Wie kann ich dass denn im Visual Basic machen? Wie muß denn der Quelltext dazu aussehen. Das ganze soll dann innerhalb des folgenden Quelltextes geschehen:

Private Sub Command1_Click()
    Dim Eingabe1 As String
    Dim Eingabe2 As String
    Dim SQLKommando As String
    Eingabe1 = Textfeld1.Text
    Eingabe2 = Textfeld3.Text

...
End Sub

Der String "SQLKommando" soll dann den addierten Betrag enthalten. Ich habe da schon ein bisschen rum experimentiert und habe es mit folgendem Code probiert:

    Dim Cn As ADODB.Connection
    Dim Rs As ADODB.Recordset

    Dim SQLKommando As String
    Set Rs = New ADODB.Recordset
    Set Cn = New ADODB.Connection
    SQLKommando = "SELECT Datum, Arbeitsort, SUM (Betrag) AS " & _
         "Gesamtbetrag FROM WerWoWannWieviel GROUP BY Datum, Arbeitsort"
    With Cn
        .Provider = "Microsoft.Jet.OLEDB.3.51;"
        .ConnectionString = "C:\pfad\database.mdb"
        .Open
    End With
    With Rs
        .Source = SQLKommando
        .ActiveConnection = Cn
        .Open
    End With
    Textfeld9.Text = "Der gesammt Betrag ist: " & _
    Rs.Fields("Betrag").Value & " Euro"

    Rs.Close
    Cn.Close

Nun würde der Betrag nicht in einen String gespeichert, sondern gleich in ein Textfeld schreiben, was ich eigentlich auch will.
Aber das klappt nicht so ganz.
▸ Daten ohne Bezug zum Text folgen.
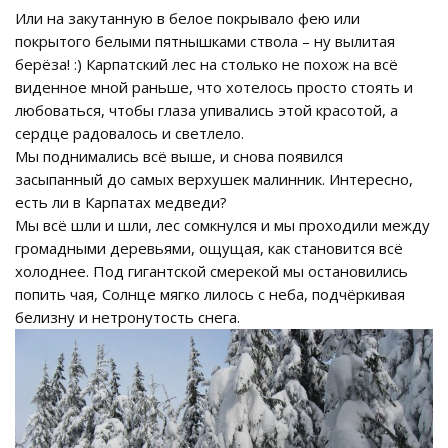
Или на закутанную в белое покрывало фею или
покрытого белыми пятнышками ствола – ну вылитая
берёза! :) Карпатский лес на столько не похож на всё
виденное мной раньше, что хотелось просто стоять и
любоваться, чтобы глаза упивались этой красотой, а
сердце радовалось и светлело.
Мы поднимались всё выше, и снова появился
засыпанный до самых верхушек малинник. Интересно,
есть ли в Карпатах медведи?
Мы всё шли и шли, лес сомкнулся и мы проходили между
громадными деревьями, ощущая, как становится всё
холоднее. Под гигантской смерекой мы остановились
попить чая, Солнце мягко лилось с неба, подчёркивая
белизну и нетронутость снега.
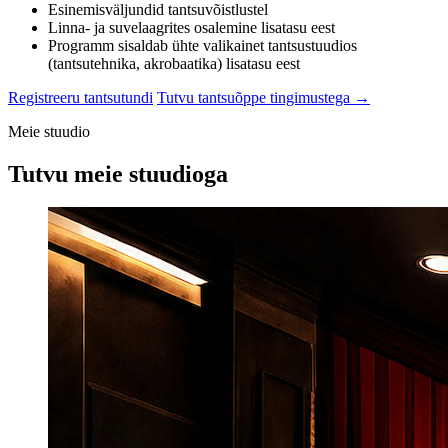
Esinemisväljundid tantsuvõistlustel
Linna- ja suvelaagrites osalemine lisatasu eest
Programm sisaldab ühte valikainet tantsustuudios
(tantsutehnika, akrobaatika) lisatasu eest
Registreeru tantsutundi
Tutvu tantsuõppe tingimustega →
Meie stuudio
Tutvu meie stuudioga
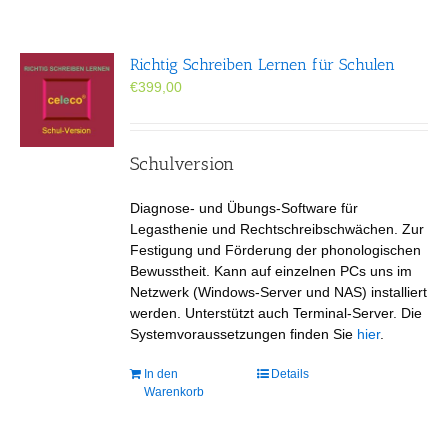
Richtig Schreiben Lernen für Schulen
€
399,00
Schulversion
Diagnose- und Übungs-Software für
Legasthenie und Rechtschreibschwächen. Zur
Festigung und Förderung der phonologischen
Bewusstheit. Kann auf einzelnen PCs uns im
Netzwerk (Windows-Server und NAS) installiert
werden. Unterstützt auch Terminal-Server. Die
Systemvoraussetzungen finden Sie
hier
.
In den
Details
Warenkorb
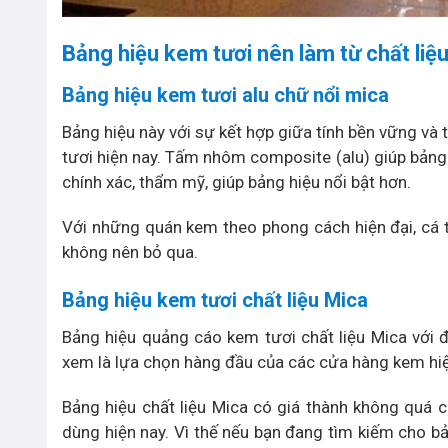
Bảng hiệu kem tươi nên làm từ chất liệ
Bảng hiệu kem tươi alu chữ nổi mica
Bảng hiệu này với sự kết hợp giữa tính bền vững 
tươi hiện nay. Tấm nhôm composite (alu) giúp bản
chính xác, thẩm mỹ, giúp bảng hiệu nổi bật hơn.
Với những quán kem theo phong cách hiện đại, cá tí
không nên bỏ qua.
Bảng hiệu kem tươi chất liệu Mica
Bảng hiệu quảng cáo kem tươi chất liệu Mica với 
xem là lựa chọn hàng đầu của các cửa hàng kem hi
Bảng hiệu chất liệu Mica có giá thành không quá 
dùng hiện nay. Vì thế nếu bạn đang tìm kiếm cho bản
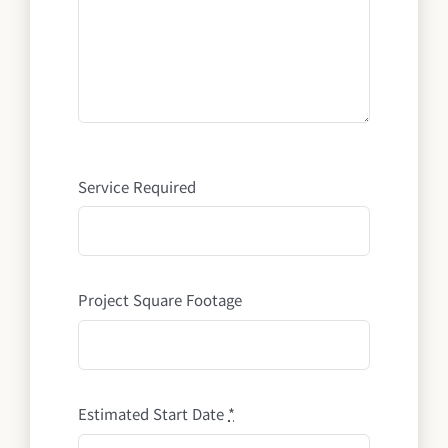
Service Required
Project Square Footage
Estimated Start Date
*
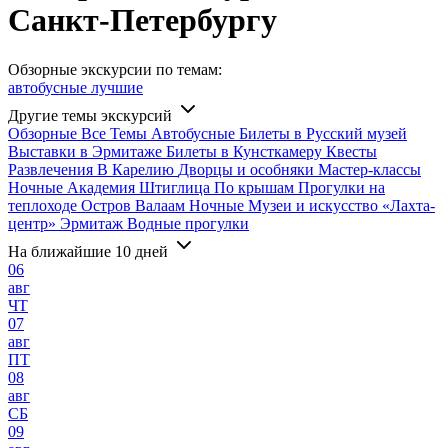
Санкт-Петербургу
Обзорные экскурсии по темам:
автобусные
лучшие
Другие темы экскурсий
Обзорные
Все
Темы
Автобусные
Билеты в Русский музей
Выставки в Эрмитаже
Билеты в Кунсткамеру
Квесты
Развлечения
В Карелию
Дворцы и особняки
Мастер-классы
Ночные
Академия Штиглица
По крышам
Прогулки на
теплоходе
Остров Валаам
Ночные
Музеи и искусство
«Лахта-
центр»
Эрмитаж
Водные прогулки
На ближайшие 10 дней
06
авг
ЧТ
07
авг
ПТ
08
авг
СБ
09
Irgendetwas stimmt da nicht, kommt immer folgende Fehlermeldung:

Laufzeitfehler '3265'
Ein Objekt, das dem angeforderten Namen oder dem Ordinalverweis entspricht, kann nicht gefunden werden.

Kann mir da bitte jemand helfen und evtl. den richtigen Code hinschreiben?

Ich muß dazu sagen das ich ein Anfänger bin, der noch nicht soviel mit Visual Basic gearbeitet hat.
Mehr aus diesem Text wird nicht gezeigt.